● DIRECTIONS FOR THIS TASK
Starting with the line that has "Projektes Maßnahmen umgesetzt", retype each line down to the end of the entries below, without leaving any out or adding any.

*** EXCERPTED RECORDS ***

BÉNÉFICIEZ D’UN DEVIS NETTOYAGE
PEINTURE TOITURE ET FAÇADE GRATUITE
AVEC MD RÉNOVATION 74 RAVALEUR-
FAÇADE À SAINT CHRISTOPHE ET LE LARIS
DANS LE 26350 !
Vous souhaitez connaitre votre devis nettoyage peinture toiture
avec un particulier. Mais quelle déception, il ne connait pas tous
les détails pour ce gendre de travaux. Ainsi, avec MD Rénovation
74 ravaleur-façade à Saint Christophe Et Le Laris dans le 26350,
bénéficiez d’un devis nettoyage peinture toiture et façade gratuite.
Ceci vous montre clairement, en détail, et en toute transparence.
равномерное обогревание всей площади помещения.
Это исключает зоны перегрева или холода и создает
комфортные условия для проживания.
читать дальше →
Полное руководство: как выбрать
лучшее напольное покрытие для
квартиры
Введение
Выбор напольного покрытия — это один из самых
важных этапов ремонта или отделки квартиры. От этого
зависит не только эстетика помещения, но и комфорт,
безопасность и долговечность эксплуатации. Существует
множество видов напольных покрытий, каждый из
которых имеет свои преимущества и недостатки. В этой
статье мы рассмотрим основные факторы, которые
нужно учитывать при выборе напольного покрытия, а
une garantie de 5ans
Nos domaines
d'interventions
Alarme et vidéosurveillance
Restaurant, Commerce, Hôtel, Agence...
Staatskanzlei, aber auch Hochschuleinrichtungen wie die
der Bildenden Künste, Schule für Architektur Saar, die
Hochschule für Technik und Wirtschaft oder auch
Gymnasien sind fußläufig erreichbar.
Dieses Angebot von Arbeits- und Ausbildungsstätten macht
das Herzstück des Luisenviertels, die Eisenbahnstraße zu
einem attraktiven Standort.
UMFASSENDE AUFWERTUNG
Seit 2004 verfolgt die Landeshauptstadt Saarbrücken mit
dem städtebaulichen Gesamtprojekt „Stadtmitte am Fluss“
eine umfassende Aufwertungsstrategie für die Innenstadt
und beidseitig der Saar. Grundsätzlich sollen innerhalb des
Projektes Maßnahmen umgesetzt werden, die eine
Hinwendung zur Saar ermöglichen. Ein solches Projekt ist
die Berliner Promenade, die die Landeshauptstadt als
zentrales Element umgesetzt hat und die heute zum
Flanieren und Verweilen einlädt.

***

● EXERCISE OUTPUT
Projektes Maßnahmen umgesetzt werden, die eine
Hinwendung zur Saar ermöglichen. Ein solches Projekt ist
die Berliner Promenade, die die Landeshauptstadt als
zentrales Element umgesetzt hat und die heute zum
Flanieren und Verweilen einlädt.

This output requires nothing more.